Treating 100 adults with no known CV disease with statins for 2.5 years would prevent one major adverse cardiovascular event (MACE) in one patient, Dr. Lindsey C. Yourman of the University of California, San Diego, and colleagues report in JAMA Internal Medicine.

"It takes at least 2.5 years treating 100 patients before you prevent ANY cardiovascular event in ONE of your patients," Dr. Yourman told Reuters Health by email. "So, for patients that have advanced illness with a life-expectancy of less than 2.5 years, or who have a lot of other pressing medical problems, checking cholesterol and starting a statin should be lower on the priority list if at all."

Statins are recommended for adults aged 40 to 75 years at elevated risk of CV disease, typically defined as having at least a 7.5% chance of MACE within the next 10 years, Dr. Yourman and her team note. The drugs are associated with myalgia in up to 30% of patients, and have the potential to interact with several commonly used mediations.

To estimate how long statin treatment would need to last in order for its benefits to outweigh its risks, the authors looked at eight randomized controlled trials of statins for primary prevention in adults 55 and older, including more than 65,000 participants who were followed for an average of two to six years. The study's primary outcome was time to absolute-risk reduction (ARR) threshold for treated versus untreated patients.

Based on a meta-analysis, the researchers estimate that the time to benefit (TTB) of statin treatment was 2.5 years with 100 patients. To avoid one MACE for every 200 patients treated, the TTB was 1.3 years, and it was 0.8 years with 500 patients.

Just one of the studies suggested a mortality benefit.

"In general, it is important to think about time-to-benefit of interventions that we recommend to older adults so that we can better prioritize their care in line with what they are most likely to benefit from during their lifetime," Dr. Yourman said. "Recommending interventions whose time-to-benefit is greater than a patient's life expectancy makes it more likely that we will harm than help a patient."

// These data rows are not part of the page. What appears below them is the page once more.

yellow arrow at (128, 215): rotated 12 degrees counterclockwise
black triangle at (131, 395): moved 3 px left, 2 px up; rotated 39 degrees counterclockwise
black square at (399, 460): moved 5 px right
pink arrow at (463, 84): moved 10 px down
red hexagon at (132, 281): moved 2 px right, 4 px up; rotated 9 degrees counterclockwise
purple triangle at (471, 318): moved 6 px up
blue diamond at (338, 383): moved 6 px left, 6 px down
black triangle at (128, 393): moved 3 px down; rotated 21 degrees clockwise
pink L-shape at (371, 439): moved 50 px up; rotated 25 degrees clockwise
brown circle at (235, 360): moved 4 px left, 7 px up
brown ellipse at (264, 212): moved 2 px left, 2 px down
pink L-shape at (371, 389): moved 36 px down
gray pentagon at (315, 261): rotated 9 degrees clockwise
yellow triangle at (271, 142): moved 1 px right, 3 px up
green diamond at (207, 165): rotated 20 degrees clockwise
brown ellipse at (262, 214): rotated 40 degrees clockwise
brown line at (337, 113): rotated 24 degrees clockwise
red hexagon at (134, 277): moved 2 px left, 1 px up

"In contrast, if you have a patient whose life expectancy is more than 2.5 years or who has few medical issues and has some cardiovascular risk factors like elevated blood pressure and/or moderately elevated cholesterol, then it makes more sense to start a statin medication," she added.

"Ultimately, knowing the time to benefit of a medication like a statin better helps docs to engage in shared decision-making with their patients and prioritize care according to what matters most to each patient and what their particular patient is most likely to benefit from based on their life expectancy and other medical conditions," Dr. Yourman said.

"Some patients may be willing to take a pill that is less likely to benefit them in their lifetime, just in case it will help, and that is alright, but they deserve to know how likely it is to benefit vs. harm them so that they can make that decision," she added. "The potential harms of statins (such as myalgias) may not be a big deal to some patients but may be a big deal to other patients, so again, it comes back to individualizing care and shared decision-making."

The study did not have commercial funding. The researchers did not report ties to drugmakers.